Pictures are not part of the answer. Return the lines from the one containing "עד כה, נשמעת התייחסות רפה ביותר" through the end of the data, both included, exactly as they appear.
ENTRIES SUPPLIED Start Marker
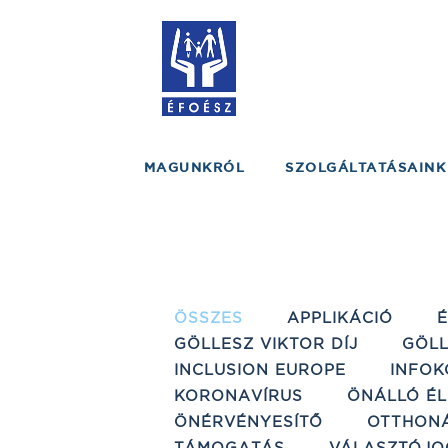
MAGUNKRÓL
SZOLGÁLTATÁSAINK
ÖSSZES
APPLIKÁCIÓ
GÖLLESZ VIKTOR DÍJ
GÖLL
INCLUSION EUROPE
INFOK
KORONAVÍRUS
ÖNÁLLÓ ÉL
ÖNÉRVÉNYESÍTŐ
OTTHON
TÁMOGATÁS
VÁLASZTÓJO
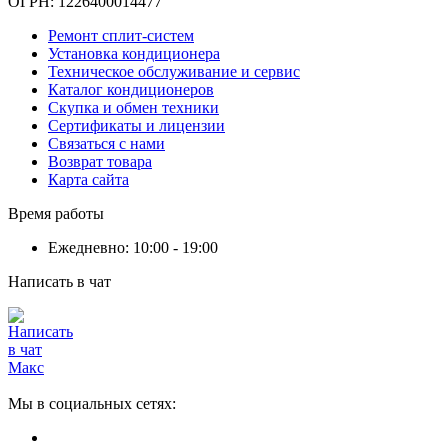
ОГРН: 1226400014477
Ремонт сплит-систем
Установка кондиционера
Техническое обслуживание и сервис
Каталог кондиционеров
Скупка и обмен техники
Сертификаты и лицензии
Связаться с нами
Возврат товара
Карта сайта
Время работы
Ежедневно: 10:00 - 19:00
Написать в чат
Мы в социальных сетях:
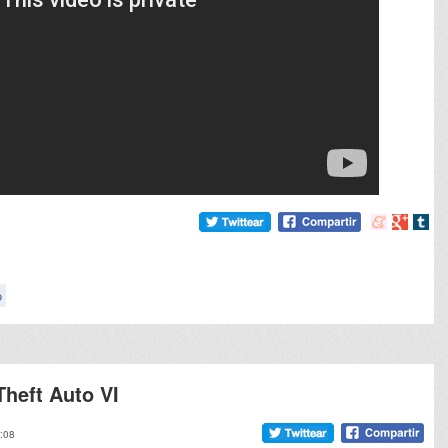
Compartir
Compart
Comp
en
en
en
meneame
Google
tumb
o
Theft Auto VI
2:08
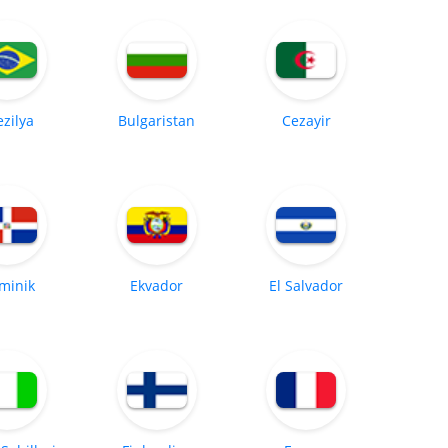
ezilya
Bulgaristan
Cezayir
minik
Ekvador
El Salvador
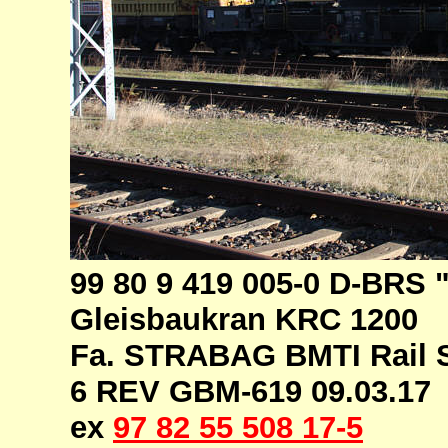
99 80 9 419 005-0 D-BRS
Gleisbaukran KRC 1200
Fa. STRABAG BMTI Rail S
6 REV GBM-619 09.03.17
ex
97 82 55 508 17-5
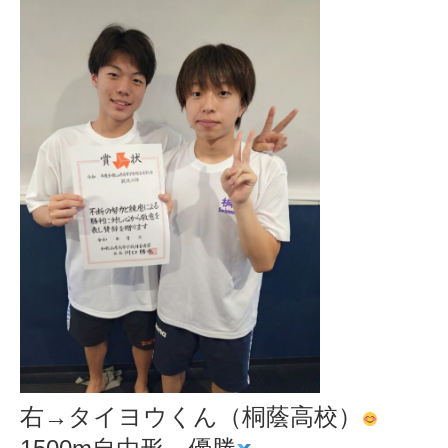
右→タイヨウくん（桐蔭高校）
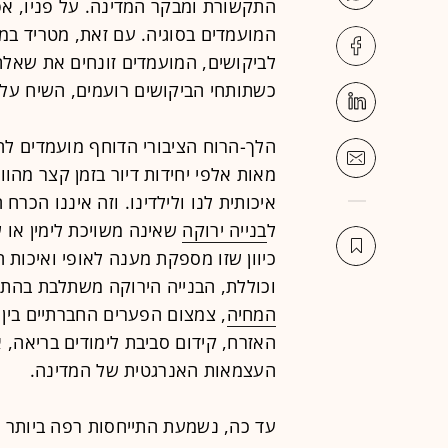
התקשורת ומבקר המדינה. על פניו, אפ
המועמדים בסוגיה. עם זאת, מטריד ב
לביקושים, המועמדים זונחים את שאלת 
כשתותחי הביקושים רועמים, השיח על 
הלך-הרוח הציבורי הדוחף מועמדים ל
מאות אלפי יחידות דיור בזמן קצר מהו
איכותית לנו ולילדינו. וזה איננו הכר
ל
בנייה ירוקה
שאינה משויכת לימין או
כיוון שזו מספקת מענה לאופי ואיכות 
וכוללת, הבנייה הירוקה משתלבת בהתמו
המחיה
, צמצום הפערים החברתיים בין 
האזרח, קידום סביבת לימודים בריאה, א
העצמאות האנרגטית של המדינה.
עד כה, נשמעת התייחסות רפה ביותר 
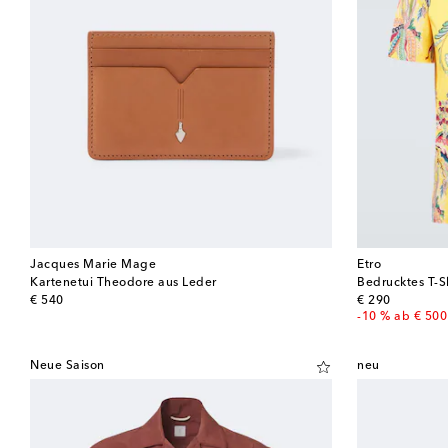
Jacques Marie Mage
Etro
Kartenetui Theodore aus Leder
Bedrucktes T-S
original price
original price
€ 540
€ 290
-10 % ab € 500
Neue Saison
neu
ENTRIES SUPPLIED End Marker
• RESPONSE TO THE TASK:
עד כה, נשמעת התייחסות רפה ביותר 
Jacques Marie Mage
Etro
Kartenetui Theodore aus Leder
Bedrucktes T-S
original price
original price
€ 540
€ 290
-10 % ab € 500
Neue Saison
neu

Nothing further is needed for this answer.